Studies show that Oxytocin, the love hormone, also makes us more trusting of strangers—which is why charismatic con artists do well. Others deviously fake nervousness or vulnerability because people trust them more when they seem imperfect.
This is why intelligent, educated people fall for fake investment schemes, medical claims, and even cults. I remember how two English girls claimed they had photographed fairies in the early 1900s. Sherlock Holmes writer Arthur Conan Doyle trusted them so much he wrote an endorsing article. The Cottingley Fairies Hoax wasn’t exposed until the 1980s.
Similarly, in the 1938 War of the Worlds radio panic, millions believed a fictional broadcast about an alien invasion because it came in the format of real news. Some even fled their homes.
In 2014, you may recall the craze for natural cures. Wellness advocates convinced millions that essential oils could cure cancer, celery juice could reverse chronic disease, and detox teas could cleanse organs. Some abandoned medical treatment with tragic consequences. Similarly, Andrew Wakefield’s 1998 study linking vaccines to autism was debunked but triggered decades of distrust, leading to outbreaks of diseases. The damage continues today.
Why We Trust the Wrong People
I’d love to say I’ve never fallen for a trap, but I was nearly suckered into a “too good to be true” role as a Hollywood extra on Jurassic Park. It sounded credible and everything checked out – until it didn’t!
So, why do we fall for this repeatedly? Psychology explains.
The Authority Trap: People trust figures in power even when they’re wrong. The famous Stanford Prison Experiment showed that authority, not morality, often dictates behavior. Trusting pharmaceutical companies, many doctors over prescribed addictive painkillers, leading to a devastating opioid epidemic.
The Halo Effect: We assume someone good at one thing is good at everything. Just because a celebrity is great at acting doesn’t mean they know how to bake or predict cryptocurrency trends.
The False Consensus Effect: The more people believe something, the more they think it must be true. This bias explains mass delusions, from 17th-century witch trials to pyramid schemes.
This is the fuel of conspiracy theorists. Sometimes, it’s also due to the ostrich effect or wishful thinking.

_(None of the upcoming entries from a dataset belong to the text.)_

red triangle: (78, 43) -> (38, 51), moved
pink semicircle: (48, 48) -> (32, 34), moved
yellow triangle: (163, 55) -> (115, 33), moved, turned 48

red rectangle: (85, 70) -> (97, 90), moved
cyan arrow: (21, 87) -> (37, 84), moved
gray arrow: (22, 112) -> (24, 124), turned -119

4 Ways to Avoid Getting Burned
So how do we protect ourselves from overtrusting others? Here’s what science suggests:
Pause Before Believing. Just because something sounds true doesn’t mean it is. Even experts are wrong sometimes. Remember when doctors once advertised cigarettes?
Be Wary of Confidence. The more certain someone is, the more carefully you should check their claims. Studies show that overconfidence is not correlated with accuracy—rather, the opposite.
Trust Actions, Not Words. Harvard Business School Research shows people who lie tend to overuse emphatic language like “I swear on my mother’s life!” Meanwhile, honest people show doubt.
Con Artists Love Ego. Scammers and manipulators flatter you to lower your defenses. If someone tells you,“You’re too smart to fall for a scam,” watch out.
Ronald Reagan once said, “Trust but verify.” That advice no longer holds up. In a world of fake news, deepfakes, and viral hoaxes, perhaps a better motto is “Distrust but verify.”
Trust isn’t the enemy. Blind trust is. And in today’s era where misinformation spreads faster than facts, some skepticism might be the smartest thing you invest in.